[Saved data entries]
- Opening Delimiter -

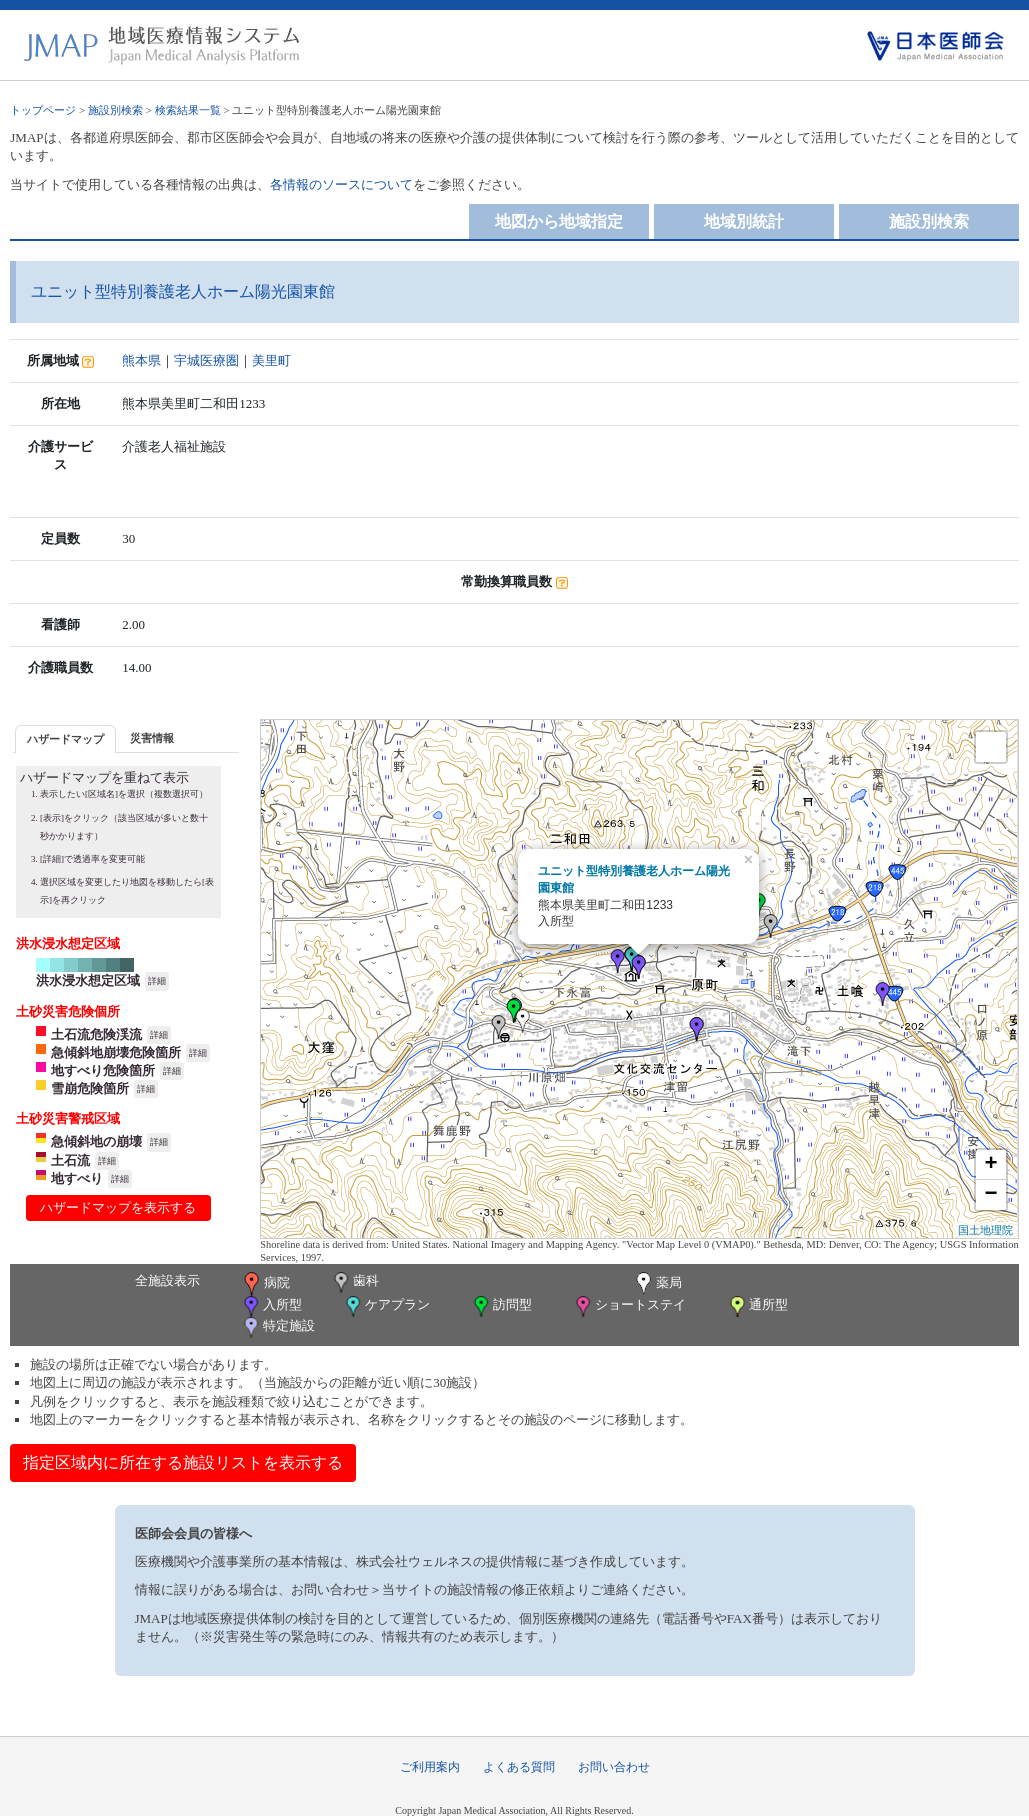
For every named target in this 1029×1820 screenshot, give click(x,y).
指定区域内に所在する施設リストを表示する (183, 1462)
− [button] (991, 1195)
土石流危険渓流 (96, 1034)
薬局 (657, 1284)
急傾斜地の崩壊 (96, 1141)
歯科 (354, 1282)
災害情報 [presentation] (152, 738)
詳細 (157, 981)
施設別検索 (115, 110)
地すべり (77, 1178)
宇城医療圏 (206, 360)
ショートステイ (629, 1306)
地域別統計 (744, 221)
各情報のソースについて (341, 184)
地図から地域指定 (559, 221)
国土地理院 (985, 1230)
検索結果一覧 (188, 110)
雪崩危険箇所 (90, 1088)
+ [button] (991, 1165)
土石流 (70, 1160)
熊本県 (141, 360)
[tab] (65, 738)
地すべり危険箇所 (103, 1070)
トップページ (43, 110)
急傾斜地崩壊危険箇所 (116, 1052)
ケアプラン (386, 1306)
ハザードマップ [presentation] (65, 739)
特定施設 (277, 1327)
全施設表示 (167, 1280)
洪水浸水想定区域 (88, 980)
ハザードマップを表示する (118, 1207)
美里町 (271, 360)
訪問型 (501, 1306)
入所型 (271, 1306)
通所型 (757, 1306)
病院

- Closing Delimiter -
- Opening Delimiter -

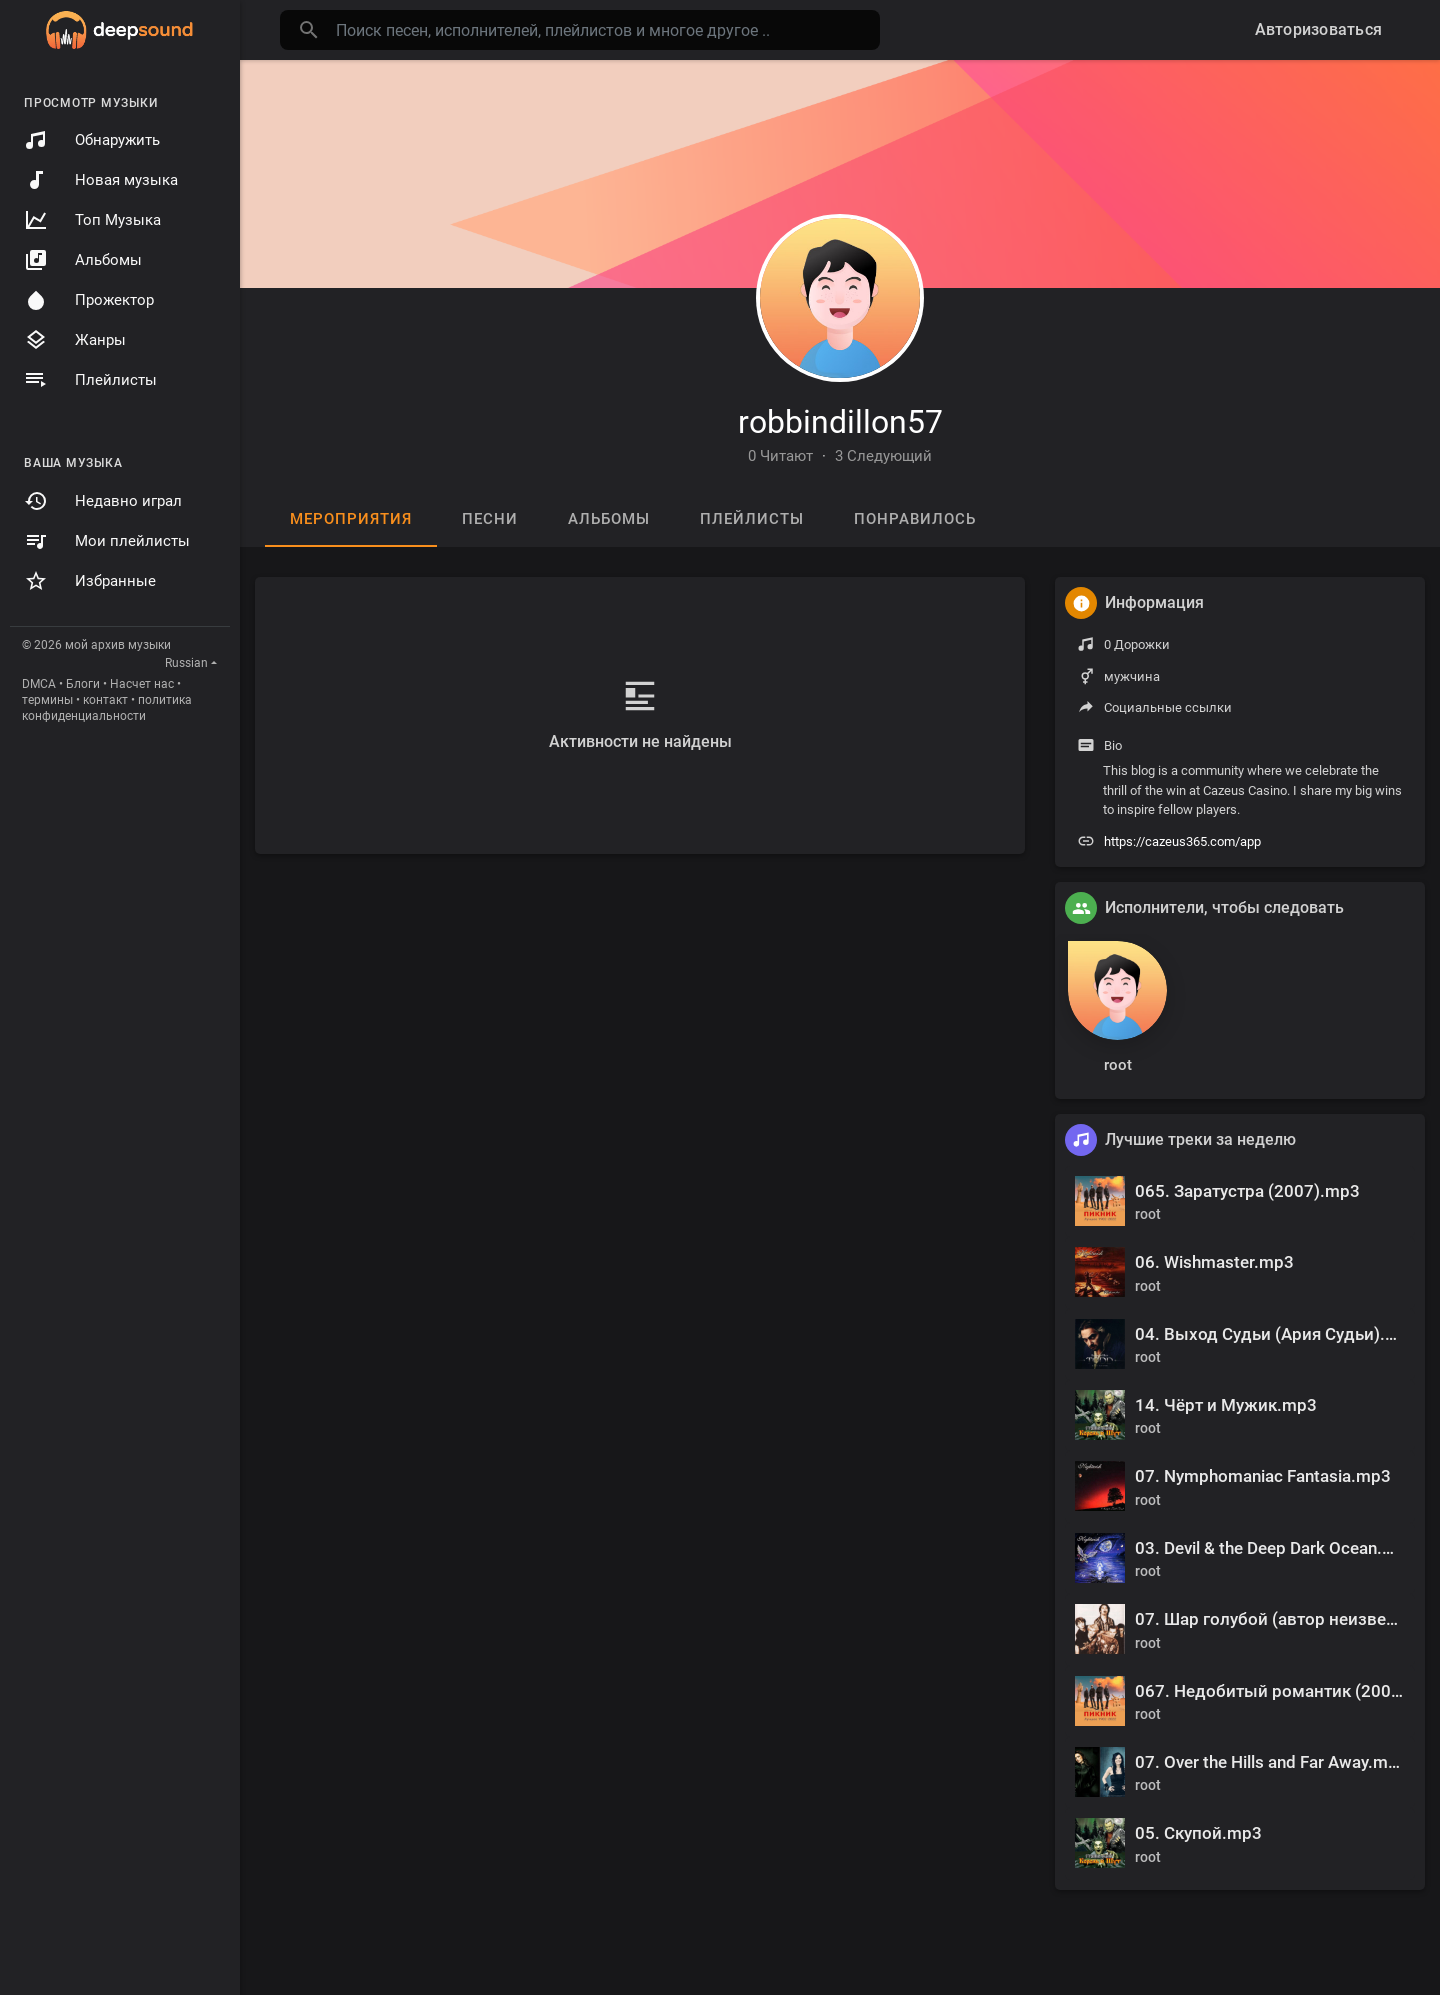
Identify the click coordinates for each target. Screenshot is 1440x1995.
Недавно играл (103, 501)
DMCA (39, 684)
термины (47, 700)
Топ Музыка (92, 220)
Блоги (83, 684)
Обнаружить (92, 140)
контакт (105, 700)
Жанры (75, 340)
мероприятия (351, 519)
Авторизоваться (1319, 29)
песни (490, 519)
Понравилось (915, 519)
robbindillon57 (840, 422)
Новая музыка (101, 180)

- Closing Delimiter -

- [Your assignment]:
If a line in the data above holds the string "target", report that line.

- [Answer section]:
For every named target in this 1029×1820 screenshot, give click(x,y).
Identify the click coordinates for each target. Screenshot is 1440x1995.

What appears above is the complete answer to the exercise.